La scelta di Gardini: Cesarini Sforza Trentodoc

In un contesto rurale e agricolo come quello trentino, le nobili casate si fregiavano di contribuire all’economia locale grazie agli appezzamenti che possedevano e mettevano a frutto, coltivando le splendide campagne di una terra naturalmente vocata alla tradizione vitivinicola. Tra questi c’erano anche i Cesarini Sforza, ricchi possidenti di vaste distese di vigneti, che nel tempo seppero ricavare dai grappoli esposti al sole vini preziosi e ricercati, divenendo di fatto tra i precursori di quello che, solo più avanti, diventerà il celebre “Trentodoc”. Le origini di questa cantina si intrecciano, quindi, con il passato nobiliare di una famiglia i cui esponenti, a Parma, erano membri effettivi del governo del Ducato. Due secoli fa, i Cesarini Sforza si trasferirono in quello che, allora, era il Principato Vescovile di Trento. E anche nella terra del Concilio Tridentino un membro della famiglia, il conte Filippo, assunse un ruolo di spicco, venendo nominato Podestà. È in quel contesto che comincia a crearsi un legame col nettare di Dioniso, anche se bisognerà attendere il 1974 perché il legame si cementifichi in qualcosa di più solido. Raccogliendo l’antica eredità familiare, in quell’anno l’erede Lamberto Cesarini Sforza, assieme a un ristretto gruppo di amici, fondò l’omonima azienda vinicola, con l’obiettivo di produrre spumanti di alta qualità che sapessero imporsi non solo tra i produttori trentini, ma anche sulla scena nazionale e internazionale.

Perlage di montagna

Se le bollicine di montagna sono assurte oggi al rango di prodotti italiani d’eccellenza nel mondo, lo si deve alla capacità visionaria di alcuni imprenditori: Arminio Valentini, a tutti gli effetti il primo spumantista del Trentino, ma soprattutto Giulio Ferrari, che tra le asperità circostanti seppe riconoscere la possibilità di dare vita al suo sogno, ossia ricreare in Italia la magia delle bollicine francesi. È a lui che si devono le prime coltivazioni di Chardonnay sulle colline intorno al lago di Caldonazzo. In questo modo un progetto visionario si tramuta in tradizione, a cui contribuisce anche Cesarini Sforza, senza dubbio tra gli ambasciatori dell’arte spumantistica italiana, al punto di diventare uno dei padri fondatori del Trentodoc, la denominazione emblema del perlage di montagna più pregiato. «I morbidi e suggestivi pendii della Valle di Cembra ospitano i nostri vigneti in cui maturano uve rigogliose – raccontano dall’azienda –. Da quelle vigne, che affondano le radici in terreni ricchi di minerali, si estrae il nettare dallo Chardonnay più esclusivo, di cui catturiamo l’essenza più pura, forte e inconfondibile, mettendo l’unicità di un terroir carico di storia e fascino nei nostri spumanti Trentodoc Metodo Classico».
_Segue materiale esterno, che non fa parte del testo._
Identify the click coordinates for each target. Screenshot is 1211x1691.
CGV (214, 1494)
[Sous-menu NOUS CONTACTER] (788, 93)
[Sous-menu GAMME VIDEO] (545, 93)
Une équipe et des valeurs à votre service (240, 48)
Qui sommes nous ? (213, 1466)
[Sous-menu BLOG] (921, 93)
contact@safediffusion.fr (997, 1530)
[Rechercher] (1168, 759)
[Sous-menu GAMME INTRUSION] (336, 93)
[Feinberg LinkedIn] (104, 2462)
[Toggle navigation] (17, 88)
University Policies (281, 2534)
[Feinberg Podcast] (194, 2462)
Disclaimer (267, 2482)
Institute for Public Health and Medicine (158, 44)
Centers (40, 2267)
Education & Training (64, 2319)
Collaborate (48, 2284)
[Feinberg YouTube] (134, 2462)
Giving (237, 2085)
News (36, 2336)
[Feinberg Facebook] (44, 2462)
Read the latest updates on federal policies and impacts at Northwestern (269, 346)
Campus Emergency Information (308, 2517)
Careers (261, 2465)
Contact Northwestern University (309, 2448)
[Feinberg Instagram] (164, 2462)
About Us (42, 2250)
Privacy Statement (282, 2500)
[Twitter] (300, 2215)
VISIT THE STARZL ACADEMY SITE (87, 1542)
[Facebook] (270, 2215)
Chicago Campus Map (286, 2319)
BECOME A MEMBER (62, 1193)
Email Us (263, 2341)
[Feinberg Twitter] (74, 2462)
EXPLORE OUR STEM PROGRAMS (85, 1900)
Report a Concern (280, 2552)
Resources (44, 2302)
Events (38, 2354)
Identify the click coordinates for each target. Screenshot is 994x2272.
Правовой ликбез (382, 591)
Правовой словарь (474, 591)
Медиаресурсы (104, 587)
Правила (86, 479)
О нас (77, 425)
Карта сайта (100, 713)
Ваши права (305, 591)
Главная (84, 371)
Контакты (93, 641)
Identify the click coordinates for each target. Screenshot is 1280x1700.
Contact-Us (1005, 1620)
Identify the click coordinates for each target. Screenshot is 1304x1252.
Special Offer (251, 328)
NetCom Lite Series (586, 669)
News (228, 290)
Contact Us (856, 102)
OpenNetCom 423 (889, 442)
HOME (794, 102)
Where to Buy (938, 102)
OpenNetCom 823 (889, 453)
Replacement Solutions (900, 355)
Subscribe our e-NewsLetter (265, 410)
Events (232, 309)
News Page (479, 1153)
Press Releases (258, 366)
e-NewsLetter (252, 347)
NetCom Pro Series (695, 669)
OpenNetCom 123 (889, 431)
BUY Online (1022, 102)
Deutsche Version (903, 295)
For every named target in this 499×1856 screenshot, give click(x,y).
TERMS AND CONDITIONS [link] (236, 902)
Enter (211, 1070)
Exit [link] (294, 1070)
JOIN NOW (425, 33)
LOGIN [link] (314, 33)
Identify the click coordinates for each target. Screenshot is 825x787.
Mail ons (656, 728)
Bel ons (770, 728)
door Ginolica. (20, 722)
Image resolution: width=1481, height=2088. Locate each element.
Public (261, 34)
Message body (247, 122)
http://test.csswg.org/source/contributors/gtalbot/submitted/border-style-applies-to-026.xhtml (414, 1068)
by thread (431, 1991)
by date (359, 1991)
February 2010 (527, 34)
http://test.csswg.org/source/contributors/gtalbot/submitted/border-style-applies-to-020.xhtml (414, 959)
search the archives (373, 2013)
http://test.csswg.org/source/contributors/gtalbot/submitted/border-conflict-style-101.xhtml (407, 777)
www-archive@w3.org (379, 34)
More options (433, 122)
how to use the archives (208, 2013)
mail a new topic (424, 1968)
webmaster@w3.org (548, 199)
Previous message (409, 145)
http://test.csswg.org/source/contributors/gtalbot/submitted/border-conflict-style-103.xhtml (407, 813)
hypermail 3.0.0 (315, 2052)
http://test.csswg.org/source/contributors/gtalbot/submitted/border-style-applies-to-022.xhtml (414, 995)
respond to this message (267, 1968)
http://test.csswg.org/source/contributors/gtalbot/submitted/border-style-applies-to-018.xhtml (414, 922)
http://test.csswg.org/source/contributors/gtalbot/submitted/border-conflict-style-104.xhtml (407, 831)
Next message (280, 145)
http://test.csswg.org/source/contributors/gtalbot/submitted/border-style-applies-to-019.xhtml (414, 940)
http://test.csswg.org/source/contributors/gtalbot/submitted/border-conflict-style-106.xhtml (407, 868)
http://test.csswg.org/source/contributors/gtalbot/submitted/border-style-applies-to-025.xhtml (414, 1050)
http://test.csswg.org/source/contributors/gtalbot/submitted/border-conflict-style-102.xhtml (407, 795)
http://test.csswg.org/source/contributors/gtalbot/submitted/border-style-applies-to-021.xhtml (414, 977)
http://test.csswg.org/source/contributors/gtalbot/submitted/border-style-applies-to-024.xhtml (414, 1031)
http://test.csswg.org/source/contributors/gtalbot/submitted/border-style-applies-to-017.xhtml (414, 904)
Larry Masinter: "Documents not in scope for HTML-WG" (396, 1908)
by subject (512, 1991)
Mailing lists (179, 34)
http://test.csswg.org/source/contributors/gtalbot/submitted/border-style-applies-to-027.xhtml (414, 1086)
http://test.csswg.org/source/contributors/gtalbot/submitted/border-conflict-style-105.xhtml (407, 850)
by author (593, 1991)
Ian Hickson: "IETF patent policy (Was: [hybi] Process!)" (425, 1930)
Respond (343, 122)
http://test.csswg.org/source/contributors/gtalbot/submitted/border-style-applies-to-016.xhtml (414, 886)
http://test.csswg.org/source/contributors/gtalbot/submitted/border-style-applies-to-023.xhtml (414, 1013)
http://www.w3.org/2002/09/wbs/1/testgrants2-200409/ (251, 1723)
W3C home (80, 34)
Aristocrazia contemporanea

Da quel 1974, negli anni Lamberto Cesarini Sforza si è impegnato in un lavoro di attenta selezione, concentrando tutti i suoi sforzi su Chardonnay e Pinot Nero. Forte di una tradizione plurisecolare, ha messo in campo le sue competenze sovrintendendo in prima persona alla conduzione dei fondi, alla scelta delle uve e al potenziamento degli impianti di vinificazione. Dopo appena due anni, nel 1976, il punto di svolta, con l’imbottigliamento del primo spumante elaborato secondo il Metodo Classico, mentre nel 1985 fa il suo esordio il Metodo Classico Rosé, prodotto con uve di Pinot Nero. Sin dalle origini le sfide sono il motore della cantina ed è da queste premesse, unite a un’audace lavoro di ricerca, che prende vita il primo Blanc de Blanc “Aquila Reale Brut Riserva”, ottenuto da uve Chardonnay in purezza, coltivate in vigneti ad altitudini superiori ai 500 metri sul livello del mare. Al suo fianco la linea 1673, che esprime le sfumature dei diversi vigneti collocati tra i 450 e i 670 metri sul livello del mare. «Qui, dove i grappoli maturano sprigionando ricercati aromi floreali, a garantire risultati straordinari sono la raccolta manuale – spiegano –, un’accurata selezione, la pressatura soffice delle uve intere in marmonier, una decantazione statica dei mosti e la precisione in ogni fase della produzione.